Azathioprine concentrations-dependently inhibits mitochondrial metabolic activity to a degree that causes mitochondrial membrane damage, contributes to increased oxidative stress on the rough endoplasmic reticulum by inducing increased ROS levels, and induces apoptosis (Trybus et al., 2022). Azathioprine increases DNA breakage and induces apoptosis by inactivating the anti-apoptotic protein Bcl-2 in HeLa cells, inducing the production of multinucleon and vacuoles, which direct the apoptotic pathway to degrade the endoplasmic reticulum. Induction of autophagy by increasing Light chain 3 (LC3) protein levels according to the principles of the assay used. LC3 is a cytoplasmic protein involved in autophagosome formation during autophagy, which is transferred from the cytoplasm to the interior of the autophagosome.

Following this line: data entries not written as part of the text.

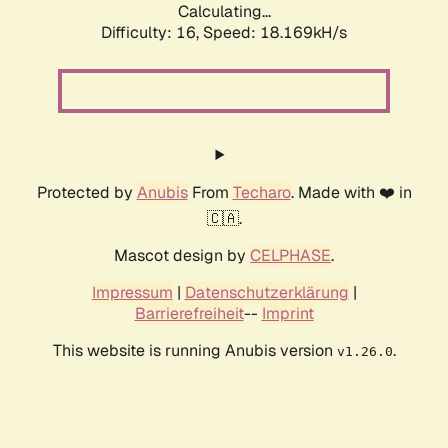
Calculating...
Difficulty: 16,
Speed: 18.169kH/s
Protected by
Anubis
From
Techaro
. Made with ❤️ in
🇨🇦.
Mascot design by
CELPHASE
.
Impressum
|
Datenschutzerklärung
|
Barrierefreiheit
--
Imprint
This website is running Anubis version
.
v1.26.0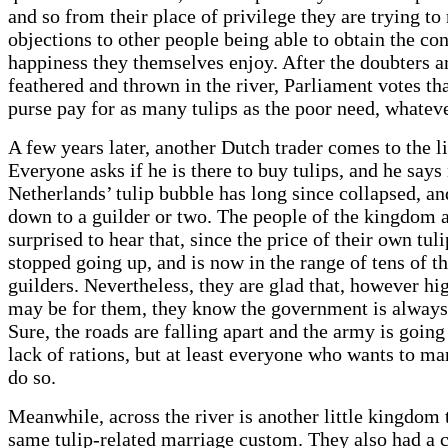
and so from their place of privilege they are trying to 
objections to other people being able to obtain the co
happiness they themselves enjoy. After the doubters a
feathered and thrown in the river, Parliament votes tha
purse pay for as many tulips as the poor need, whateve
A few years later, another Dutch trader comes to the l
Everyone asks if he is there to buy tulips, and he says 
Netherlands’ tulip bubble has long since collapsed, and
down to a guilder or two. The people of the kingdom 
surprised to hear that, since the price of their own tul
stopped going up, and is now in the range of tens of t
guilders. Nevertheless, they are glad that, however hig
may be for them, they know the government is always 
Sure, the roads are falling apart and the army is going
lack of rations, but at least everyone who wants to mar
do so.
Meanwhile, across the river is another little kingdom 
same tulip-related marriage custom. They also had a c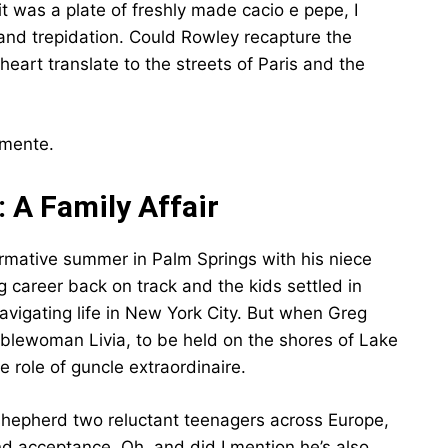
t was a plate of freshly made cacio e pepe, I
and trepidation. Could Rowley recapture the
heart translate to the streets of Paris and the
amente.
 A Family Affair
ormative summer in Palm Springs with his niece
 career back on track and the kids settled in
navigating life in New York City. But when Greg
oblewoman Livia, to be held on the shores of Lake
e role of guncle extraordinaire.
 shepherd two reluctant teenagers across Europe,
and acceptance. Oh, and did I mention he’s also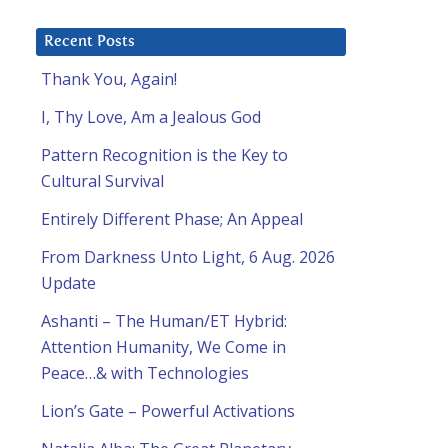
Recent Posts
Thank You, Again!
I, Thy Love, Am a Jealous God
Pattern Recognition is the Key to
Cultural Survival
Entirely Different Phase; An Appeal
From Darkness Unto Light, 6 Aug. 2026
Update
Ashanti – The Human/ET Hybrid:
Attention Humanity, We Come in
Peace…& with Technologies
Lion’s Gate – Powerful Activations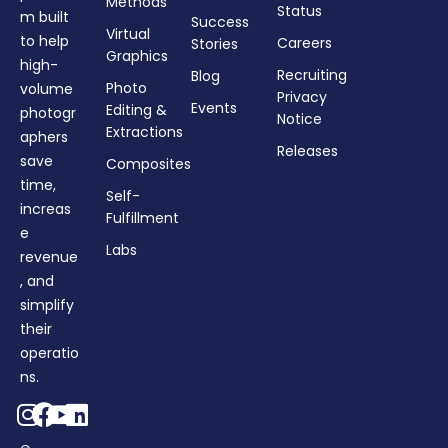
Methods
Status
m built
Success
Virtual
to help
Careers
Stories
Graphics
high-
Recruiting
Blog
Photo
volume
Privacy
Events
Editing &
photogr
Notice
Extractions
aphers
Releases
save
Composites
time,
Self-
increas
Fulfillment
e
Labs
revenue
, and
simplify
their
operatio
ns.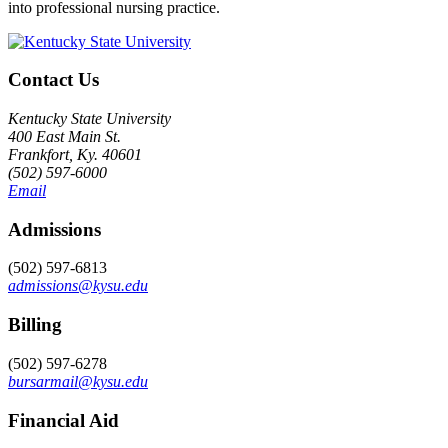
into professional nursing practice.
Contact Us
Kentucky State University
400 East Main St.
Frankfort, Ky. 40601
(502) 597-6000
Email
Admissions
(502) 597-6813
admissions@kysu.edu
Billing
(502) 597-6278
bursarmail@kysu.edu
Financial Aid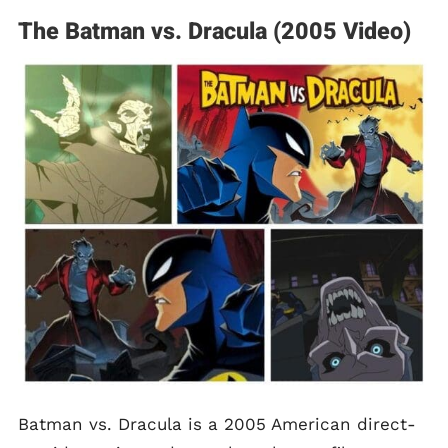
The Batman vs. Dracula (2005 Video)
Batman vs. Dracula is a 2005 American direct-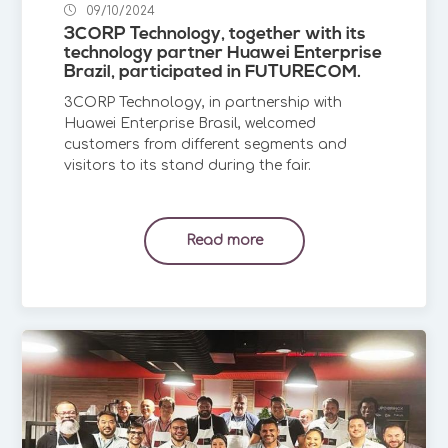
09/10/2024
3CORP Technology, together with its
technology partner Huawei Enterprise
Brazil, participated in FUTURECOM.
3CORP Technology, in partnership with
Huawei Enterprise Brasil, welcomed
customers from different segments and
visitors to its stand during the fair.
Read more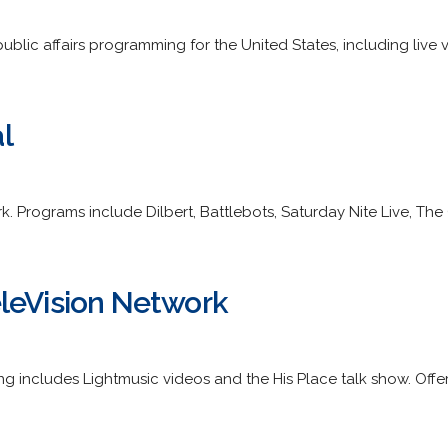
public affairs programming for the United States, including live 
l
. Programs include Dilbert, Battlebots, Saturday Nite Live, The C
leVision Network
ng includes Lightmusic videos and the His Place talk show. Offe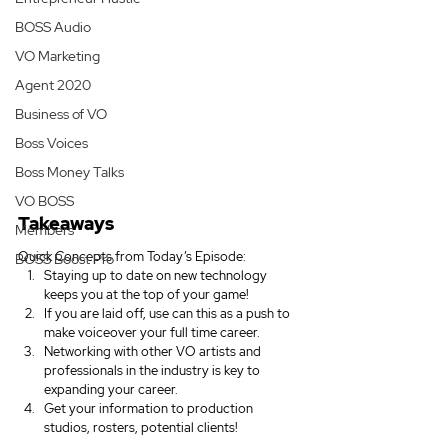
BOSS Audio
VO Marketing
Agent 2020
Business of VO
Boss Voices
Boss Money Talks
VO BOSS
Takeaways
Members
Quick Concepts from Today’s Episode:
BOSS Boost Pro
Staying up to date on new technology 
keeps you at the top of your game!
If you are laid off, use can this as a push to 
make voiceover your full time career.
Networking with other VO artists and 
professionals in the industry is key to 
expanding your career.
Get your information to production 
studios, rosters, potential clients!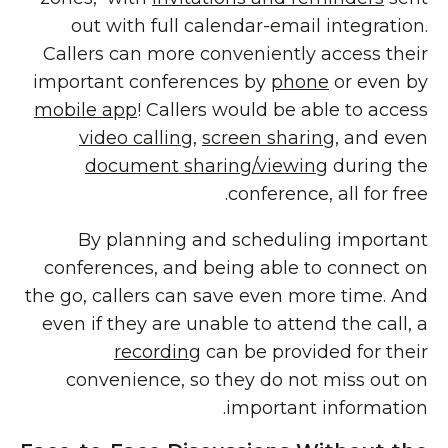
out with full calendar-email integration.
Callers can more conveniently access their
important conferences by
phone
or even by
mobile app
! Callers would be able to access
video calling
,
screen sharing
, and even
document sharing/viewing
during the
conference, all for free.
By planning and scheduling important
conferences, and being able to connect on
the go, callers can save even more time. And
even if they are unable to attend the call, a
recording
can be provided for their
convenience, so they do not miss out on
important information.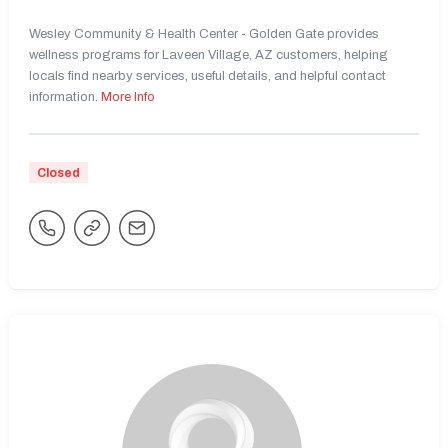
Wesley Community & Health Center - Golden Gate provides
wellness programs for Laveen Village, AZ customers, helping
locals find nearby services, useful details, and helpful contact
information.
More Info
Closed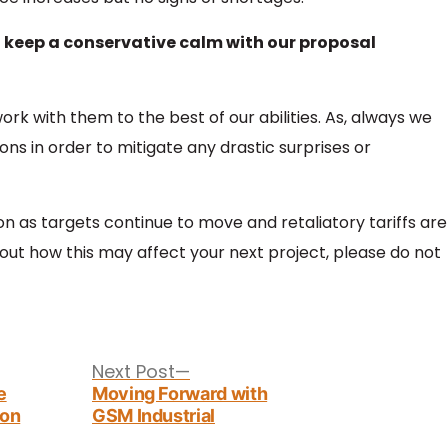
o keep a conservative calm with our proposal
rk with them to the best of our abilities. As, always we
ns in order to mitigate any drastic surprises or
ion as targets continue to move and retaliatory tariffs are
ut how this may affect your next project, please do not
Next
Next Post
post:
e
Moving Forward with
zon
GSM Industrial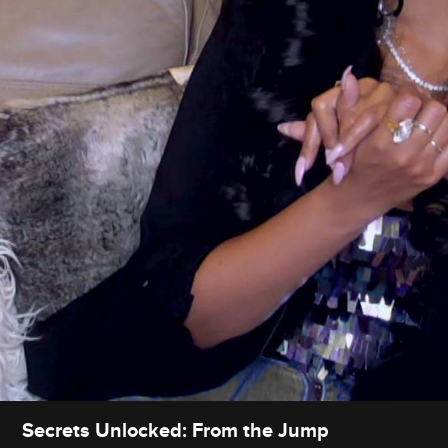
Secrets Unlocked: From the Jump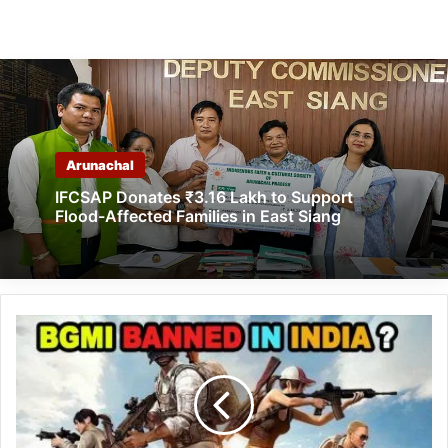
Arunachal
IFCSAP Donates ₹3.16 Lakh to Support
Flood-Affected Families in East Siang
Battlegrounds
Mobile
India:
BGMI
banned
in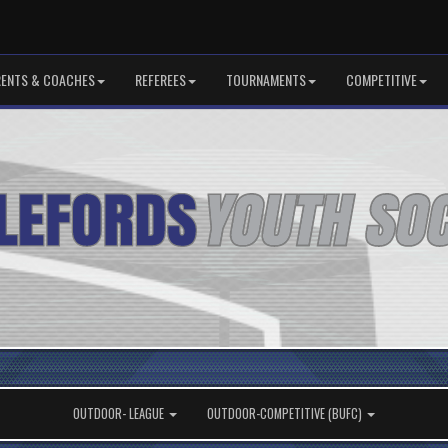
RENTS & COACHES
REFEREES
TOURNAMENTS
COMPETITIVE
OUTDOOR- LEAGUE
OUTDOOR-COMPETITIVE (BUFC)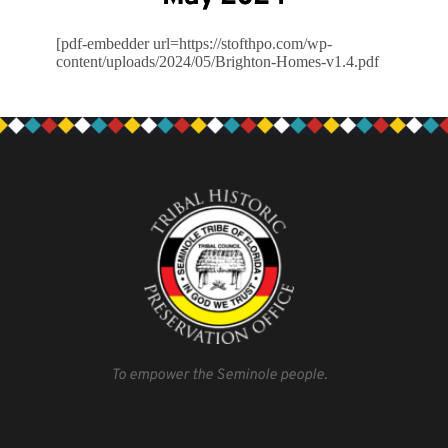
[pdf-embedder url=https://stofthpo.com/wp-
content/uploads/2024/05/Brighton-Homes-v1.4.pdf
To empower the Seminole people.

SkQ1 is currently the world’s only cellular mitochondria-targeted antioxidant that protects cells throughout the body, reaching directly into cellular mitochondria to scavenge excess free radicals, effectively reducing free radical attack on mitochondria and cells while enhancing the efficiency of mitochondria in burning energy (Bazhin et al., 2016). SkQ1 upregulates the production of anxiogenic factors based on the fact that ROS regulate tumor angiogenesis and all protocols treated with SkQ1 reduce the percentage of NKT cells, which are a major cause of autoimmune disease and cause disorders of the immune system. SkQ1 has shown promising results in various disease models, including stroke, autoimmune arthritis, and neurobehavioral disorders (Zielonka et al., 2017).